= Duality gap =

In optimization problems in applied mathematics, the duality gap is the difference between the primal and dual solutions. If $d^*$ is the optimal dual value and $p^*$ is the optimal primal value then the duality gap is equal to $p^* - d^*$. This value is always greater than or equal to 0 (for minimization problems). The duality gap is zero if and only if strong duality holds. Otherwise the gap is strictly positive and weak duality holds.

In general given two dual pairs separated locally convex spaces $\left(X,X^*\right)$ and $\left(Y,Y^*\right)$. Then given the function $f: X \to \mathbb{R} \cup \{+\infty\}$, we can define the primal problem by
$\inf_{x \in X} f(x). \,$
If there are constraint conditions, these can be built into the function $f$ by letting $f = f + I_\text{constraints}$ where $I$ is the indicator function. Then let $F: X \times Y \to \mathbb{R} \cup \{+\infty\}$ be a perturbation function such that $F(x,0) = f(x)$. The duality gap is the difference given by
$\inf_{x \in X} [F(x,0)] - \sup_{y^* \in Y^*} [-F^*(0,y^*)]$
where $F^*$ is the convex conjugate in both variables.

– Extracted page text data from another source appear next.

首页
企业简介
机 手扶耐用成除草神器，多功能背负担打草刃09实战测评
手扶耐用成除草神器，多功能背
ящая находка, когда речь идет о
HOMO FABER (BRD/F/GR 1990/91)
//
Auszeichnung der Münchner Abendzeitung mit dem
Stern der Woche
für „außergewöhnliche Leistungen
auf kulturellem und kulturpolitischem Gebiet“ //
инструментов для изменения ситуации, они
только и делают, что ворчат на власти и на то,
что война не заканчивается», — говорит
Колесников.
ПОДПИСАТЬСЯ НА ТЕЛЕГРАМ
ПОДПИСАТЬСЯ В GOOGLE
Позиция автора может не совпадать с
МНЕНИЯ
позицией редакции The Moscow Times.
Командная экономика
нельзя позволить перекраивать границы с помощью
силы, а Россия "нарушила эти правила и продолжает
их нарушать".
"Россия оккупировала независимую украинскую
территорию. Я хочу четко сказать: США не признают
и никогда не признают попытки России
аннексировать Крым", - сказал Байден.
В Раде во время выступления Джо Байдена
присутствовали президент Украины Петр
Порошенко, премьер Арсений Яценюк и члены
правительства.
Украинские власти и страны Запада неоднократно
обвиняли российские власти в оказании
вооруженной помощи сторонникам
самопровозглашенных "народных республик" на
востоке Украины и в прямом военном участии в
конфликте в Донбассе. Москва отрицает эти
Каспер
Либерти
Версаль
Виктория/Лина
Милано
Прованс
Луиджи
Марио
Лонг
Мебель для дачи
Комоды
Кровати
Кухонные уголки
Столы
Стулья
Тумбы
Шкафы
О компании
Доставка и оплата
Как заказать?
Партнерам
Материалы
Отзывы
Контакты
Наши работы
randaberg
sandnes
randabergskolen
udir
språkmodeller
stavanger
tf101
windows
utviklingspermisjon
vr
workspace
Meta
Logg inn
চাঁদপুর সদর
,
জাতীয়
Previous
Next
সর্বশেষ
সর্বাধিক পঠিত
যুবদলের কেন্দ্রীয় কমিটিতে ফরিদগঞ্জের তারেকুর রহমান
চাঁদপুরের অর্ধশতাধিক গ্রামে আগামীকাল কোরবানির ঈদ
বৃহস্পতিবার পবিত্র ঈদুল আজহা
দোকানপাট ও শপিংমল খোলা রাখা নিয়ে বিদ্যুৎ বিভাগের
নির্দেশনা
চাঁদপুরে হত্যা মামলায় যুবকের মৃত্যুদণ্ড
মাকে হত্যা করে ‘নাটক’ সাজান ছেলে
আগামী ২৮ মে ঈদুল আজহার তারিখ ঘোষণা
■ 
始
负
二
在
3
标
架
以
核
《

In computational optimization, another "duality gap" is often reported, which is the difference in value between any dual solution and the value of a feasible but suboptimal iterate for the primal problem. This alternative "duality gap" quantifies the discrepancy between the value of a current feasible but suboptimal iterate for the primal problem and the value of the dual problem; the value of the dual problem is, under regularity conditions, equal to the value of the convex relaxation of the primal problem: The convex relaxation is the problem arising replacing a non-convex feasible set with its closed convex hull and with replacing a non-convex function with its convex closure, that is the function that has the epigraph that is the closed convex hull of the original primal objective function.